▶ Work instructions: Please give back the listing below word for word, without the images.

+++ Dataset entries

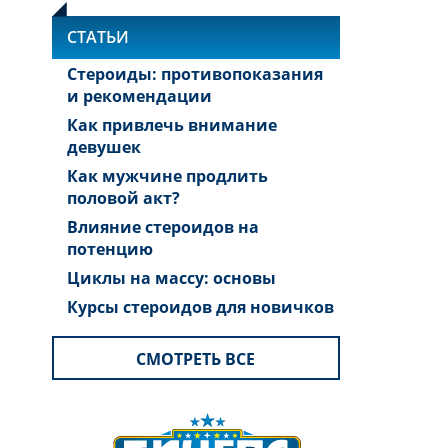
СТАТЬИ
Стероиды: противопоказания
и рекомендации
Как привлечь внимание
девушек
Как мужчине продлить
половой акт?
Влияние стероидов на
потенцию
Циклы на массу: основы
Курсы стероидов для новичков
СМОТРЕТЬ ВСЕ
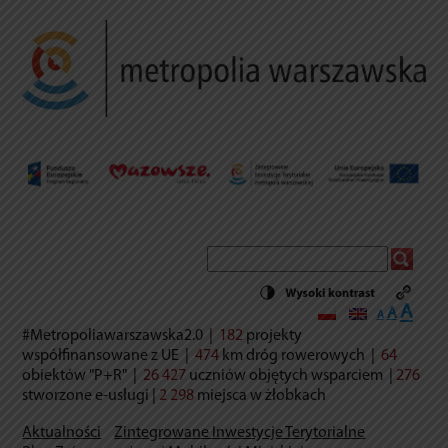
Decrease
Reset
Incr
A
A
A
font
font
size.
#Metropoliawarszawska2.0
|
182
projekty
font
size.
współfinansowane z UE
|
474
km dróg rowerowych
|
64
size.
obiektów "P+R"
|
26 427
uczniów objętych wsparciem
|
276
stworzone e-usług
i |
2 298
miejsca w żłobkach
Aktualności
Zintegrowane Inwestycje Terytorialne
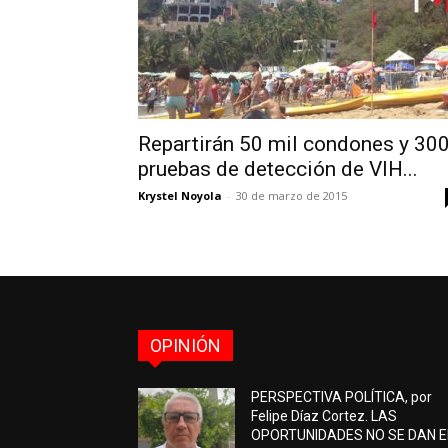
Repartirán 50 mil condones y 30
pruebas de detección de VIH...
Krystel Noyola
-
30 de marzo de 2015
OPINIÓN
PERSPECTIVA POLÍTICA, por
Felipe Díaz Cortez. LAS
OPORTUNIDADES NO SE DAN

++++++

▶ Finished exercise:
СТАТЬИ
Стероиды: противопоказания
и рекомендации
Как привлечь внимание
девушек
Как мужчине продлить
половой акт?
Влияние стероидов на
потенцию
Циклы на массу: основы
Курсы стероидов для новичков
СМОТРЕТЬ ВСЕ
Decrease
Reset
Incr
A
A
A
font
font
size.
#Metropoliawarszawska2.0
|
182
projekty
font
size.
współfinansowane z UE
|
474
km dróg rowerowych
|
64
size.
obiektów "P+R"
|
26 427
uczniów objętych wsparciem
|
276
stworzone e-usług
i |
2 298
miejsca w żłobkach
Aktualności
Zintegrowane Inwestycje Terytorialne
Repartirán 50 mil condones y 30
pruebas de detección de VIH...
Krystel Noyola
-
30 de marzo de 2015
OPINIÓN
PERSPECTIVA POLÍTICA, por
Felipe Díaz Cortez. LAS
OPORTUNIDADES NO SE DAN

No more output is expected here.